▶ [Exercise instructions] Return the complete listing exactly as it reads, with each picture removed.

-- Available records follows --

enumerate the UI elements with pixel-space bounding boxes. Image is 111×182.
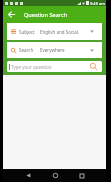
button[interactable]: Home [48, 169, 62, 182]
staticText: English and Social. [40, 29, 80, 35]
staticText: Everywhere [40, 47, 65, 53]
button[interactable]: Back [21, 169, 35, 182]
staticText: Type your question [11, 64, 52, 70]
staticText: Subject [19, 29, 35, 35]
staticText: 9:46 am [90, 1, 105, 6]
staticText: Question Search [24, 11, 68, 19]
button[interactable]: Type your question [7, 61, 102, 72]
button[interactable]: Recent apps [75, 169, 89, 182]
button[interactable]: Subject [7, 23, 102, 40]
button[interactable]: Navigate up [3, 6, 20, 23]
staticText: Search [19, 47, 34, 53]
button[interactable]: Search [7, 42, 102, 58]
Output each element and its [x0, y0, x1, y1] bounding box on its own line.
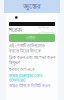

-- Available records concluded --

▶ [Task solution]
enumerate the UI elements with pixel-space bounding boxes. Image is 111×182.
button[interactable]: Home [48, 169, 62, 182]
staticText: English and Social. [40, 29, 80, 35]
staticText: Everywhere [40, 47, 65, 53]
button[interactable]: Back [21, 169, 35, 182]
staticText: Type your question [11, 64, 52, 70]
staticText: Subject [19, 29, 35, 35]
staticText: 9:46 am [90, 1, 105, 6]
staticText: Question Search [24, 11, 68, 19]
button[interactable]: Type your question [7, 61, 102, 72]
button[interactable]: Recent apps [75, 169, 89, 182]
button[interactable]: Subject [7, 23, 102, 40]
button[interactable]: Navigate up [3, 6, 20, 23]
staticText: Search [19, 47, 34, 53]
button[interactable]: Search [7, 42, 102, 58]
Output each element and its [x0, y0, x1, y1] bounding box on its own line.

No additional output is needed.